The latest questions-- how many unemployment claims have been paid out and how fast is it happening?
Perhaps those most frustrated by the lack of information, Floridians out of work. Many have already waited for weeks without getting a check or an idea of when they will.
“I have five children,” said Amanda McCallum, a Pensacola resident. “My husband and I are both waiting to collect unemployment. In the meantime, we can’t pay rent, we can’t pay utility bills.”
McCallum, a former server, has been waiting on her claim for about a month. Though she’s received tentative approval from Florida’s Department of Economic Opportunity, she still has no idea when funds will flow.
“I’ve tried multiple times to call,” McCallum said. “Probably hundreds at this point. I can’t get through to anybody. It doesn’t seem like I’m getting any answers anywhere.”
Some state lawmakers are finding themselves in the same boat, looking for details from DEO but getting little response. Rep. Anna Eskamani, D-Orlando, is one of the department’s loudest critics online. She's tried repeatedly to get detailed numbers on claims data without much luck.

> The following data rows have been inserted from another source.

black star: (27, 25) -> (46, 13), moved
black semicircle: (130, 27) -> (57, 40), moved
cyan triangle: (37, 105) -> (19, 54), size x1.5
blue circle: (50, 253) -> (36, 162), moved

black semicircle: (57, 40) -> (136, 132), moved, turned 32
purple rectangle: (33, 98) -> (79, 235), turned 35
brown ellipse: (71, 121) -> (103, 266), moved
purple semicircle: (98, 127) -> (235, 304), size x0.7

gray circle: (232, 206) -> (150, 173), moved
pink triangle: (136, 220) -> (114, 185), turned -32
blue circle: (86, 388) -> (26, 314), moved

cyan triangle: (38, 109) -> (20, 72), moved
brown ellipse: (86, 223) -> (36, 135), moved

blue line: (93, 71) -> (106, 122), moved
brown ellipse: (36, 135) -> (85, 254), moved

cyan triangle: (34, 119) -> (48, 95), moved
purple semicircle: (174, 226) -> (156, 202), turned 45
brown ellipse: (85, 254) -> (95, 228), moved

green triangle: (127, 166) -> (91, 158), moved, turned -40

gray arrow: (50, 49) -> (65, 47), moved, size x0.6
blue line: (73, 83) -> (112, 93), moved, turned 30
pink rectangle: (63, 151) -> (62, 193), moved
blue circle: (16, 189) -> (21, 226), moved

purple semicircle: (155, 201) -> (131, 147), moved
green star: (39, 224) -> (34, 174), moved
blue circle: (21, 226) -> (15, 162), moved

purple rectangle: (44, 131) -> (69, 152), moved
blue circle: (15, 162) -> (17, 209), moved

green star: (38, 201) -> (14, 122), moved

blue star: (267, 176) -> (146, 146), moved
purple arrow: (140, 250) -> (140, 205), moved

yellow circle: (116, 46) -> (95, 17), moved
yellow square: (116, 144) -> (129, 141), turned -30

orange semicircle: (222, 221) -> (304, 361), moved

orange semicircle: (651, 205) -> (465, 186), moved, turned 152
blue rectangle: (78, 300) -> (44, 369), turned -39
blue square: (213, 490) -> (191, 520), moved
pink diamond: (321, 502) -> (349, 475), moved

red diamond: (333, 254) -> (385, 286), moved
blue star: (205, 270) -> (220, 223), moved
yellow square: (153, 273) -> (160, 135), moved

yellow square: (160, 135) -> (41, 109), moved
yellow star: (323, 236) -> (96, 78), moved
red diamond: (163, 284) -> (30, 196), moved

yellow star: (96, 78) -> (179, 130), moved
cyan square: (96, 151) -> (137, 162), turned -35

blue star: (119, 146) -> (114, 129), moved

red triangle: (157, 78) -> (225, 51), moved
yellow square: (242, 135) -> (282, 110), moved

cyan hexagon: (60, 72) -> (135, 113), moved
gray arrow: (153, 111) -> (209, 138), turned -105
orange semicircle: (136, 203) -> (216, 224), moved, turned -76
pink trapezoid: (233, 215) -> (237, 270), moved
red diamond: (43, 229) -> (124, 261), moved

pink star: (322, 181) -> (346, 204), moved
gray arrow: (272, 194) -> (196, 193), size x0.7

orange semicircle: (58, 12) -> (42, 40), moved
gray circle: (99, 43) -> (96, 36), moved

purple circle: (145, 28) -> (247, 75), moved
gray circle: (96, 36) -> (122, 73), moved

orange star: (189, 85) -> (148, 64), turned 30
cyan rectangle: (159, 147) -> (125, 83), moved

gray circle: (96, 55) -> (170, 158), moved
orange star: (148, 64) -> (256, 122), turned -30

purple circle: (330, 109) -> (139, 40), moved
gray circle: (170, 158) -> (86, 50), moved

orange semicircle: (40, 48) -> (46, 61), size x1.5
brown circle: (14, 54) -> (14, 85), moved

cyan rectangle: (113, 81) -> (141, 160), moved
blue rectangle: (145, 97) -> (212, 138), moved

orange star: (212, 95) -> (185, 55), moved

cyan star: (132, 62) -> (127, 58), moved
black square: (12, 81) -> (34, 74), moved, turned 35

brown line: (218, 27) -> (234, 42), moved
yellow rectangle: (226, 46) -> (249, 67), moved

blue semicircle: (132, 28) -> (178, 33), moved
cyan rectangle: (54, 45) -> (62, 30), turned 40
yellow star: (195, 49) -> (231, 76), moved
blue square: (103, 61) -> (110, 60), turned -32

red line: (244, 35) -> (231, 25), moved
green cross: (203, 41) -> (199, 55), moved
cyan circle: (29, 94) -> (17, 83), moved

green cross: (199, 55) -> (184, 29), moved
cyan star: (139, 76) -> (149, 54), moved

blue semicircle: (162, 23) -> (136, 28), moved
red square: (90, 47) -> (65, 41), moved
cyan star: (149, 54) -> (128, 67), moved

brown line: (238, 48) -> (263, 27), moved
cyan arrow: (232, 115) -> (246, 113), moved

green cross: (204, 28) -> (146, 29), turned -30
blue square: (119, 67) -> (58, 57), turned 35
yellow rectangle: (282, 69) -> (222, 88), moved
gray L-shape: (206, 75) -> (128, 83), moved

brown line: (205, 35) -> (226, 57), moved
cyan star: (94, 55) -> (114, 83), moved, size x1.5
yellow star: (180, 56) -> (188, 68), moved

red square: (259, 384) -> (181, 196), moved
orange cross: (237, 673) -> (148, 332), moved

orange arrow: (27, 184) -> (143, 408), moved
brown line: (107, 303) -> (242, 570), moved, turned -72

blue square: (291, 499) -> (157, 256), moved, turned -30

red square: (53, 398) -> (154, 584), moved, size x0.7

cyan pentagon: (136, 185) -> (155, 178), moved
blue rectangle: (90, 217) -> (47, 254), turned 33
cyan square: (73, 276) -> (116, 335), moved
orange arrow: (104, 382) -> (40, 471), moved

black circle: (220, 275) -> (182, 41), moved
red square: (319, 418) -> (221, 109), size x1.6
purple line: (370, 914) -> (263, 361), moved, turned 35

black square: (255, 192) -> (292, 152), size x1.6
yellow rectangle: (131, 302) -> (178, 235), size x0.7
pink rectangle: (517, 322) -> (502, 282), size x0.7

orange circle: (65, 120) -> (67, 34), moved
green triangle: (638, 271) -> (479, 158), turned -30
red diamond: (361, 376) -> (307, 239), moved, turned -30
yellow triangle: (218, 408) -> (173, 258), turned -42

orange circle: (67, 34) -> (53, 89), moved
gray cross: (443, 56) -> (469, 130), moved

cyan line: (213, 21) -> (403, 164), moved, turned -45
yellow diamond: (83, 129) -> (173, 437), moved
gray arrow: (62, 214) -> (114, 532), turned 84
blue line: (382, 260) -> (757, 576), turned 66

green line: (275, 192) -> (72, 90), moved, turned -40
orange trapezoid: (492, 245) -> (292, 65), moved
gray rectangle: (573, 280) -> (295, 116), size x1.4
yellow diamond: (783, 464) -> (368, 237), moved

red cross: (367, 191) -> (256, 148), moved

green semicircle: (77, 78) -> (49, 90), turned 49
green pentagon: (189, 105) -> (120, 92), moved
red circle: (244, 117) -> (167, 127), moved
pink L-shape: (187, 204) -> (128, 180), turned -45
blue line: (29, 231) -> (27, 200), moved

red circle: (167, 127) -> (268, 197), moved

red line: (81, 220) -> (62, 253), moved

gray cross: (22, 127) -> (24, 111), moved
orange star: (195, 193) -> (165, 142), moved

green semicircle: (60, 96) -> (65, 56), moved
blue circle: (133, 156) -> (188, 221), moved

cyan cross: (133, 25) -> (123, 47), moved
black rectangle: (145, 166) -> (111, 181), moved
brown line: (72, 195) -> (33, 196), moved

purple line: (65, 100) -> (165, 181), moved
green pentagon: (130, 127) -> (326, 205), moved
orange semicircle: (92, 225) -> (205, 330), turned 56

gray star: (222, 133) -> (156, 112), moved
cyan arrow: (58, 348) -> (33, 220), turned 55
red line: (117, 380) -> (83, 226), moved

“We continue to have to operate within a place of no transparency and accountability,” she said.
Eskamani has taken it upon herself to find out how many claims DEO has paid to date. The Democrat started an informal survey on Twitter. Hundreds of votes later, she believes it suggests a lot of pending payments.
“As of 500 people who responded, only 1% said they had received any type of fund,” Eskamani said.
Reporters have also struggled to get a clear picture of the situation. Repeated requests the department provide how many claims have been paid or the current size of the application backlog are still unanswered.
Despite that, Monday Gov. Ron DeSantis said he’d seen the data.
“I don’t want to give you a number,” the governor said during a news conference. “I reviewed them this morning, but there have been claims paid.”
The Republican declined to give specifics, fearing he’d misquote the report. He did address claims DEO lacks transparency.
“I’ve told the department we all want more answers more quickly,” DeSantis said. “Trust me, we want to get that.”
DEO says on average staff takes two to three weeks to process each unemployment application. The Department of Revenue has also sent the Economic Opportunity an additional 600 workers to help speed the process up. Officials say they understand the public's frustrations but are urging patience during this unprecedented time.